You can run the example using the Flink mini cluster from your project directory:
python window_aggregation.py local
Within a few seconds, you should see messages from the sink
topic (containing the results of your computation) flooding the screen.
Note
The mini cluster shuts down as soon as the Python session ends, so we print the Kafka messages until the process is cancelled (e.g. with Ctrl+C).
You can also submit the example to the remote cluster started using Docker Compose. We will use the method described in the official Flink documentation.
Tip
You can find the ./bin/flink
executable with the following command:
python -c'from pathlib import Path; import pyflink; print(Path(pyflink.__spec__.origin).parent / "bin" / "flink")'
My full command looks like this:
/opt/miniconda3/envs/ibis-dev/lib/python3.10/site-packages/pyflink/bin/flink run --jobmanager localhost:8081 --python window_aggregation.py
The command will exit after displaying a submission message:
Job has been submitted with JobID b816faaf5ef9126ea5b9b6a37012cf56
Similar to how we viewed messages in the payment_msg
topic, we can print results from the sink
topic:
>>> from kafka import KafkaConsumer
>>>
>>> consumer = KafkaConsumer("sink")
>>> for _, msg in zip(range(10), consumer):
... print(msg)
...
ConsumerRecord(topic='sink', partition=0, offset=8264, timestamp=1702076548075, timestamp_type=0, key=None, value=b'{"province_id":1,"pay_amount":102381.88254099473}', headers=[], checksum=None, serialized_key_size=-1, serialized_value_size=49, serialized_header_size=-1)
ConsumerRecord(topic='sink', partition=0, offset=8265, timestamp=1702076548480, timestamp_type=0, key=None, value=b'{"province_id":1,"pay_amount":114103.59313794877}', headers=[], checksum=None, serialized_key_size=-1, serialized_value_size=49, serialized_header_size=-1)
ConsumerRecord(topic='sink', partition=0, offset=8266, timestamp=1702076549085, timestamp_type=0, key=None, value=b'{"province_id":5,"pay_amount":65711.48588438489}', headers=[], checksum=None, serialized_key_size=-1, serialized_value_size=48, serialized_header_size=-1)
ConsumerRecord(topic='sink', partition=0, offset=8267, timestamp=1702076549488, timestamp_type=0, key=None, value=b'{"province_id":3,"pay_amount":388965.01567530684}', headers=[], checksum=None, serialized_key_size=-1, serialized_value_size=49, serialized_header_size=-1)

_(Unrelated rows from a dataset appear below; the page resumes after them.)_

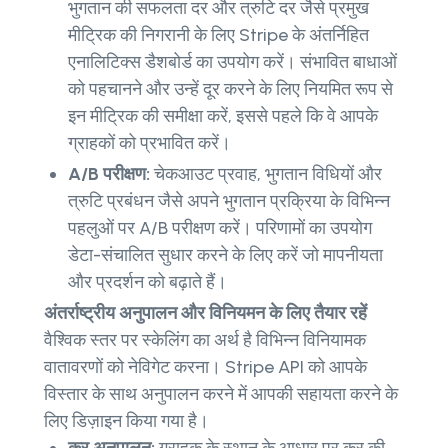
भुगतान की सफलता दर और त्रुटि दर जैसे प्रमुख
मीट्रिक की निगरानी के लिए Stripe के अंतर्निहित
एनालिटिक्स डैशबोर्ड का उपयोग करें। संभावित बाधाओं
को पहचानने और उन्हें दूर करने के लिए नियमित रूप से
इन मीट्रिक की समीक्षा करें, इससे पहले कि वे आपके
ग्राहकों को प्रभावित करें।
A/B परीक्षण:
चेकआउट प्रवाह, भुगतान विधियों और
त्रुटि प्रबंधन जैसे अपने भुगतान प्रक्रिया के विभिन्न
पहलुओं पर A/B परीक्षण करें। परिणामों का उपयोग
डेटा-संचालित सुधार करने के लिए करें जो मापनीयता
और प्रदर्शन को बढ़ाते हैं।
अंतर्राष्ट्रीय अनुपालन और विनियमन के लिए तैयार रहें
वैश्विक स्तर पर स्केलिंग का अर्थ है विभिन्न विनियामक
वातावरणों को नेविगेट करना। Stripe API को आपके
विस्तार के साथ अनुपालन करने में आपकी सहायता करने के
लिए डिज़ाइन किया गया है।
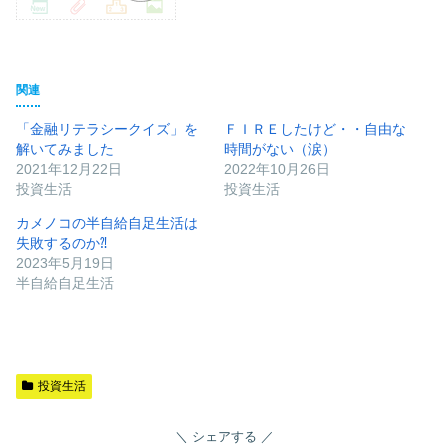
関連
「金融リテラシークイズ」を
ＦＩＲＥしたけど・・自由な
解いてみました
時間がない（涙）
2021年12月22日
2022年10月26日
投資生活
投資生活
カメノコの半自給自足生活は
失敗するのか⁈
2023年5月19日
半自給自足生活
投資生活
シェアする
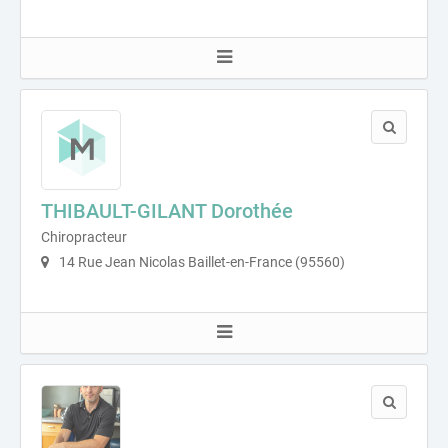
THIBAULT-GILANT Dorothée
Chiropracteur
14 Rue Jean Nicolas Baillet-en-France (95560)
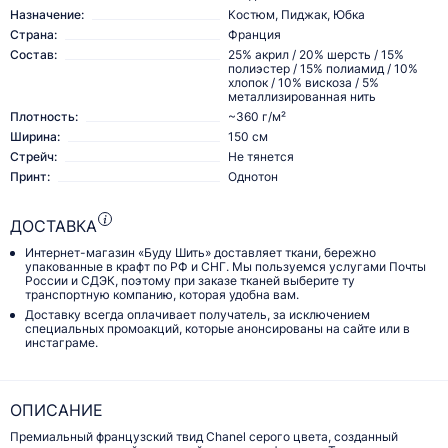
Назначение:
Костюм, Пиджак, Юбка
Страна:
Франция
Состав:
25% акрил / 20% шерсть / 15%
полиэстер / 15% полиамид / 10%
хлопок / 10% вискоза / 5%
металлизированная нить
Плотность:
~360 г/м²
Ширина:
150 см
Стрейч:
Не тянется
Принт:
Однотон
ДОСТАВКА
Интернет-магазин «Буду Шить» доставляет ткани, бережно
упакованные в крафт по РФ и СНГ. Мы пользуемся услугами Почты
России и СДЭК, поэтому при заказе тканей выберите ту
транспортную компанию, которая удобна вам.
Доставку всегда оплачивает получатель, за исключением
специальных промоакций, которые анонсированы на сайте или в
инстаграме.
ОПИСАНИЕ
Премиальный французский твид Chanel серого цвета, созданный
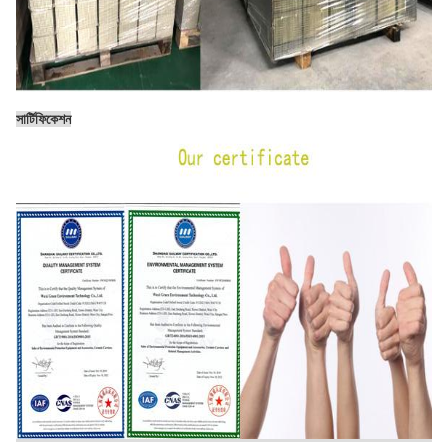
সার্টিফিকেশন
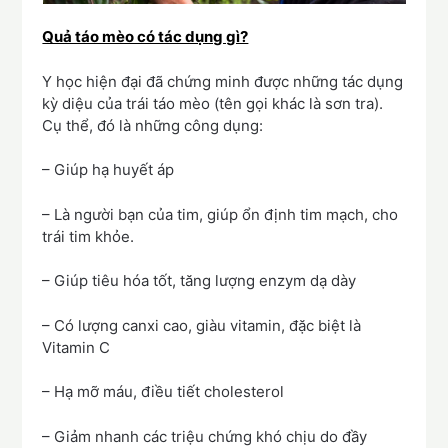
Quả táo mèo có tác dụng gì?
Y học hiện đại đã chứng minh được những tác dụng
kỳ diệu của trái táo mèo (tên gọi khác là sơn tra).
Cụ thể, đó là những công dụng:
– Giúp hạ huyết áp
– Là người bạn của tim, giúp ổn định tim mạch, cho
trái tim khỏe.
– Giúp tiêu hóa tốt, tăng lượng enzym dạ dày
– Có lượng canxi cao, giàu vitamin, đặc biệt là
Vitamin C
– Hạ mỡ máu, điều tiết cholesterol
– Giảm nhanh các triệu chứng khó chịu do đầy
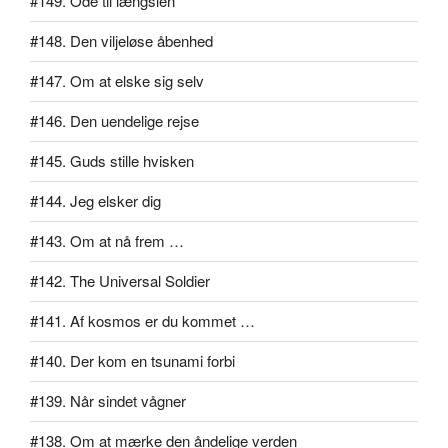
#149. Ode til længslen
#148. Den viljeløse åbenhed
#147. Om at elske sig selv
#146. Den uendelige rejse
#145. Guds stille hvisken
#144. Jeg elsker dig
#143. Om at nå frem …
#142. The Universal Soldier
#141. Af kosmos er du kommet …
#140. Der kom en tsunami forbi
#139. Når sindet vågner
#138. Om at mærke den åndelige verden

ConsumerRecord(topic='sink', partition=0, offset=8268, timestamp=1702076550098, timestamp_type=0, key=None, value=b'{"province_id":4,"pay_amount":151524.24311058817}', headers=[], checksum=None, serialized_key_size=-1, serialized_value_size=49, serialized_header_size=-1)
ConsumerRecord(topic='sink', partition=0, offset=8269, timestamp=1702076550502, timestamp_type=0, key=None, value=b'{"province_id":2,"pay_amount":290018.422116076}', headers=[], checksum=None, serialized_key_size=-1, serialized_value_size=47, serialized_header_size=-1)

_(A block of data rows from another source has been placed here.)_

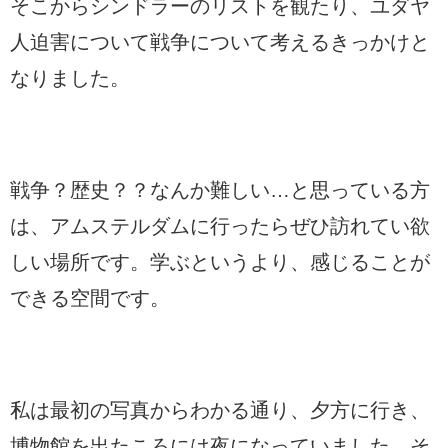
そこからシンドラーのリストを観たり、ユダヤ
人迫害について戦争について考えるきっかけと
なりました。
戦争？歴史？？なんか難しい…と思っている方
は、アムステルダムに行ったらぜひ訪れてい欲
しい場所です。学ぶというより、感じることが
できる空間です。
私は最初の写真からわかる通り、夕方に行き、
博物館を出たころには夜になっていました。そ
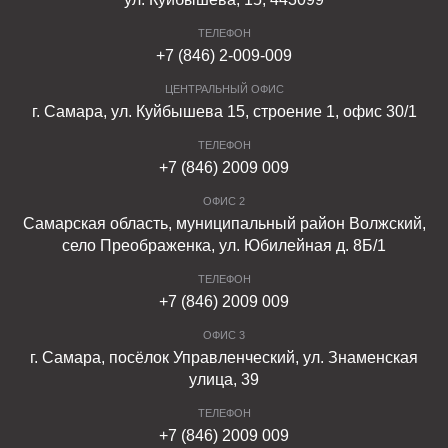
ТЕЛЕФОН
+7 (846) 2-009-009
ЦЕНТРАЛЬНЫЙ ОФИС
г. Самара, ул. Куйбышева 15, строение 1, офис 30/1
ТЕЛЕФОН
+7 (846) 2009 009
ОФИС 2
Самарская область, муниципальный район Волжский,
село Преображенка, ул. Юбилейная д. 8Б/1
ТЕЛЕФОН
+7 (846) 2009 009
ОФИС 3
г. Самара, посёлок Управленческий, ул. Знаменская
улица, 39
ТЕЛЕФОН
+7 (846) 2009 009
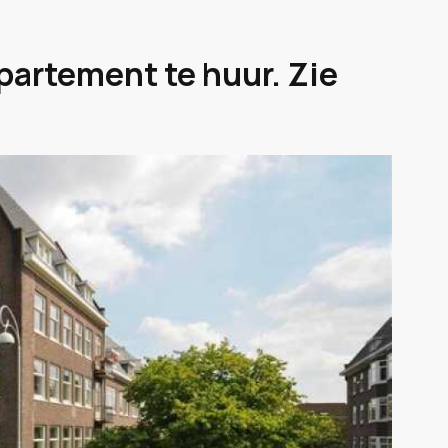
partement te huur. Zie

ConsumerRecord(topic='sink', partition=0, offset=8270, timestamp=1702076550910, timestamp_type=0, key=None, value=b'{"province_id":5,"pay_amount":47098.24626524143}', headers=[], checksum=None, serialized_key_size=-1, serialized_value_size=48, serialized_header_size=-1)
ConsumerRecord(topic='sink', partition=0, offset=8271, timestamp=1702076551516, timestamp_type=0, key=None, value=b'{"province_id":4,"pay_amount":155309.68873659955}', headers=[], checksum=None, serialized_key_size=-1, serialized_value_size=49, serialized_header_size=-1)

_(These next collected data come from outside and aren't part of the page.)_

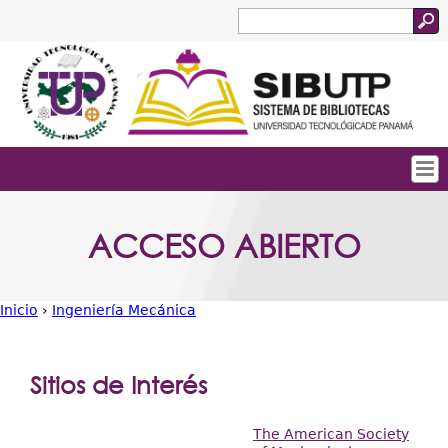
Jump to navigation
Buscar
Formulario
de
búsqueda
Tropical
Inicio
ACCESO ABIERTO
Menu
Quienes Somos
Principal
Servicios
Inicio
›
Ingeniería Mecánica
Colecciones
Usted
está
Biblioteca Digital
Sitios de Interés
aquí
Acceso Abierto
The American Society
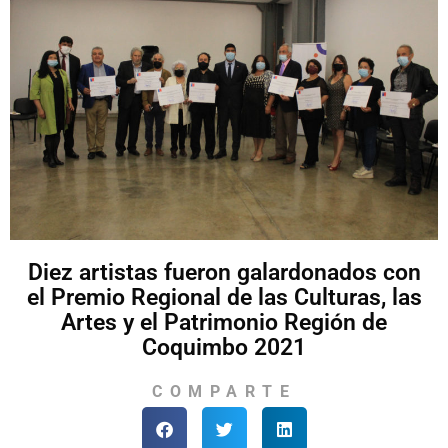
Diez artistas fueron galardonados con
el Premio Regional de las Culturas, las
Artes y el Patrimonio Región de
Coquimbo 2021
COMPARTE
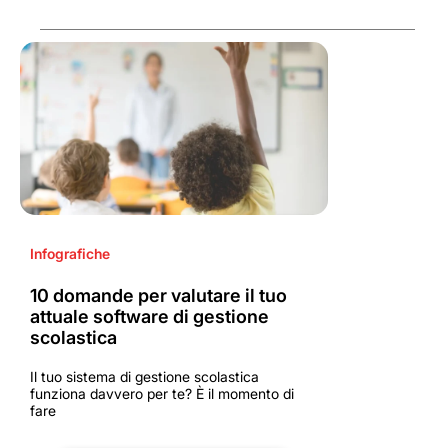
Infografiche
10 domande per valutare il tuo
attuale software di gestione
scolastica
Il tuo sistema di gestione scolastica
funziona davvero per te? È il momento di
fare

ConsumerRecord(topic='sink', partition=0, offset=8272, timestamp=1702076551926, timestamp_type=0, key=None, value=b'{"province_id":2,"pay_amount":367397.8759861871}', headers=[], checksum=None, serialized_key_size=-1, serialized_value_size=48, serialized_header_size=-1)
ConsumerRecord(topic='sink', partition=0, offset=8273, timestamp=1702076552530, timestamp_type=0, key=None, value=b'{"province_id":3,"pay_amount":182191.45302431137}', headers=[], checksum=None, serialized_key_size=-1, serialized_value_size=49, serialized_header_size=-1)
Press Ctrl+C to stop the Docker Compose containers. Once stopped, run docker compose down
to remove the services created for this tutorial.